In every case, care should be taken that all Friars/Sisters assigned to study and to specialization always be motivated by an intense supernatural spirit so as to prepare for a service of charity (and not of prestige or power) to their confreres and to all souls to save and sanctify. If this supernatural spirit of charity and humility were lacking, the Apostle’s fearful words would come true: “Knowledge puffs up” (I Cor. 8:1).


For perpetual Profession the norms of Chapter 2, Article 16 of the Constitutions and what follows are to be observed:

  • a) The candidate is to prepare more intensely during these two months for giving himself/herself entirely to the Lord and conclude them with a retreat of at least six days;
  • b) He/She should deepen his/her understanding of the Legislation of the Institute, the Franciscan sources, the writings of St. Maximilian Mary Kolbe and spirituality of St. Faustina Kowalska;
  • c) The final part of the Friar/Sister’s preparation should be made, in so far as possible, in an appropriate spot, with lectures and instructions preparing him/her in the best possible way for the great hour of his/her radical union with the “poor and Crucified Jesus.”
  • d) The Father/Mother General or his/her delegate is to receive the Friar/Sister’s perpetual profession, according to the rite approved by the Church, with maximum solemnity.

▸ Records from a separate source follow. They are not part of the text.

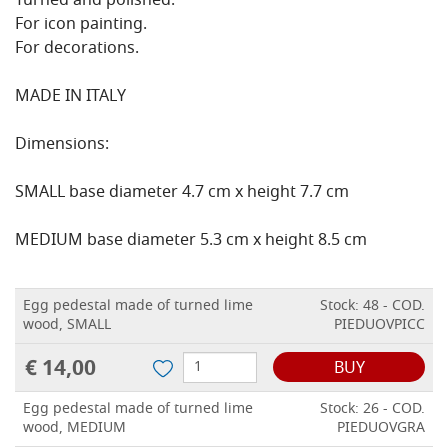
Turned and polished.
For icon painting.
For decorations.
MADE IN ITALY
Dimensions:
SMALL base diameter 4.7 cm x height 7.7 cm
MEDIUM base diameter 5.3 cm x height 8.5 cm
Egg pedestal made of turned lime
Stock: 48 - COD.
wood, SMALL
PIEDUOVPICC
€ 14,00
BUY
Egg pedestal made of turned lime
Stock: 26 - COD.
wood, MEDIUM
PIEDUOVGRA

For a permanent formation program after perpetual profession, in addition to what has been said above for the temporarily professed are to following:

  • a) In particular, familiarity with Kolbean Mariology is expressly recommended, as providing the insights for deepening one’s understanding of the mystery of the Immaculate Conception, above all in regard to the “maternal Mediation” (co-redemptive and distributive), the truth at the basis of Her universal Queenship, while praying and working to promote devotion to the Divine Mercy;
  • b) In regard to the library care, above all, is to be taken that it is furnished with the books indispensable for formation. Further, the Friars/Sisters should be encouraged to make frequent visits to the library, and freely use those books fruitful for their study and reading. Books in the library are useless if the Friars/Sisters do not read or consult them. Every Friar/Sister should feel it a duty not to neglect his/her doctrinal formation and to avail himself/herself freely of all the books profitable for his/her study and formation.

    A Friar/Sister indeed needs to guard against “curiosity” in his/her selection of reading material, but it is even more necessary to engage the Friar/Sister in serious and profound research, urging him/her to use the library and books with great commitment of spirit. Chapel and library must be the places most preferred and frequented by every Friar/Sister who desires to achieve a serious spiritual and doctrinal formation.